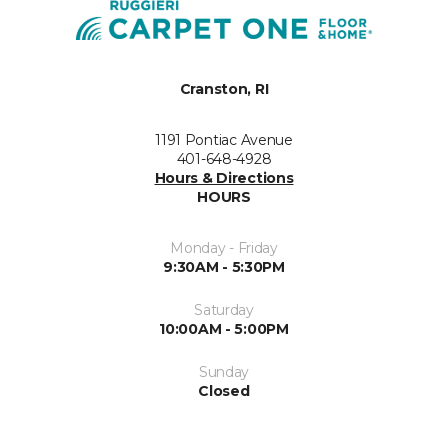
Cranston, RI
1191 Pontiac Avenue
401-648-4928
Hours & Directions
HOURS
Monday - Friday
9:30AM - 5:30PM
Saturday
10:00AM - 5:00PM
Sunday
Closed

────────

**Activity**.
Copy each of the entries above precisely, and drop whatever pictures they hold.

**Final answer**.
Cranston, RI
1191 Pontiac Avenue
401-648-4928
Hours & Directions
HOURS
Monday - Friday
9:30AM - 5:30PM
Saturday
10:00AM - 5:00PM
Sunday
Closed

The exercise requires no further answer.